Who Should Invest in Pharmaceutical Mutual Funds?

Investors with a high-risk tolerance can consider pharmaceutical mutual funds to earn strong returns. These funds invest in equities of leading pharma companies and often perform well when the market is favorable, but they can face major losses during downturns.

Financial advisors usually suggest long-term investment in a specific pharma fund, but risk-averse investors should look for safer options. Thematic mutual funds that focus on the pharma sector typically invest in top Indian pharma stocks, mostly large cap companies, which increases credit risk. Although the sector often shows positive performance and potential for good returns, it can also experience heavy losses when the market declines.

Factors to Consider Before Investing in Pharmaceutical Mutual Funds

Before investing in pharmaceutical mutual funds, assess several key factors.

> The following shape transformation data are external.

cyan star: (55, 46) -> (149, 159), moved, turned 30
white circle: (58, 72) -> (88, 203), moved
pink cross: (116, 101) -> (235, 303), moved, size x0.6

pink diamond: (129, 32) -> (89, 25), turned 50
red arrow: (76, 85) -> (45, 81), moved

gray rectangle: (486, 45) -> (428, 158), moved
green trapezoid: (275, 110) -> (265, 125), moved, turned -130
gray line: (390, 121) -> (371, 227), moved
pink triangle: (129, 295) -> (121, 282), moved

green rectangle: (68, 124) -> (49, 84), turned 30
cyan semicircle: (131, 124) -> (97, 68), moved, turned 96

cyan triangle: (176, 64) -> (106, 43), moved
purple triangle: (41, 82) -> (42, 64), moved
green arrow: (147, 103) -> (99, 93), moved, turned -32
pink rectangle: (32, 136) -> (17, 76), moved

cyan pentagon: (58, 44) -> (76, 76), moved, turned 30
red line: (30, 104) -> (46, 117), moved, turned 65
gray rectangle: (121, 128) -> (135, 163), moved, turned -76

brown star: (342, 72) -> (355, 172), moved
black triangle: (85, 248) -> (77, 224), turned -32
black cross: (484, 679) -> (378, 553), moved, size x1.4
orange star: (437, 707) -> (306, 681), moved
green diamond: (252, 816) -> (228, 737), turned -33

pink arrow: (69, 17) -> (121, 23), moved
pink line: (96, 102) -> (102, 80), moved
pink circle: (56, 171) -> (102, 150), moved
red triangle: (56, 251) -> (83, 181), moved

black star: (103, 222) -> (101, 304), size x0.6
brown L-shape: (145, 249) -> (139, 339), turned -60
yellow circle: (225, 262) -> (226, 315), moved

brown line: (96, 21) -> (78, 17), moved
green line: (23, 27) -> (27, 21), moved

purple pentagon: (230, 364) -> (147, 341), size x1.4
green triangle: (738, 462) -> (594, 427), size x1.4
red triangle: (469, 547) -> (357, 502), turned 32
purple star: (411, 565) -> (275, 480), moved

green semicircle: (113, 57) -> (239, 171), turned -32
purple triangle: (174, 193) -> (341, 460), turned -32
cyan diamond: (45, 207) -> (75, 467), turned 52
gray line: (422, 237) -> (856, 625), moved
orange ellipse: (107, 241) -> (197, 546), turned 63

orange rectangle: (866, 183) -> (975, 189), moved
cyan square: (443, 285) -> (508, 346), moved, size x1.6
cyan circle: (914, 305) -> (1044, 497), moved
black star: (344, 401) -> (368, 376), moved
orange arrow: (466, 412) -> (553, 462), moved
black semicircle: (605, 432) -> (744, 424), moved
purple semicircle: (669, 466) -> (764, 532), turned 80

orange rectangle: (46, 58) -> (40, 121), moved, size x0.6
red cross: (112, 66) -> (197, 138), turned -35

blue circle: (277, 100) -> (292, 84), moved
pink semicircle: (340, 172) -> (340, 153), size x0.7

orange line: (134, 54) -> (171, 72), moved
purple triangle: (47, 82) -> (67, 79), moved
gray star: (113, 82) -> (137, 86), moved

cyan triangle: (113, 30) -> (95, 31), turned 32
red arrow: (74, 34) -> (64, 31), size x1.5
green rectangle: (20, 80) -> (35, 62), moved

  • Deciding About Investing in Pharma Sector Mutual Funds: Pharma funds allocate at least 80% of their total assets to the sector identified as best according to SEBI regulations. Investors with high risk tolerance, especially aggressive investors, choose pharma funds.
  • Investment Horizon: Choose pharma funds if you have a long-term investment horizon.
  • Strategic SIP Plans: Consider using a systematic investment plan (SIP) for pharma funds. The best Pharma MF SIPs offer a phased approach to investing in the pharmaceutical sector and encourage a disciplined gradual investment strategy.
  • Portfolio Alignment: Large-cap portfolios usually allocate 3% to 5% to the pharma sector. Mid-cap and multi-cap funds often provide more substantial exposure to pharmaceutical and healthcare segments.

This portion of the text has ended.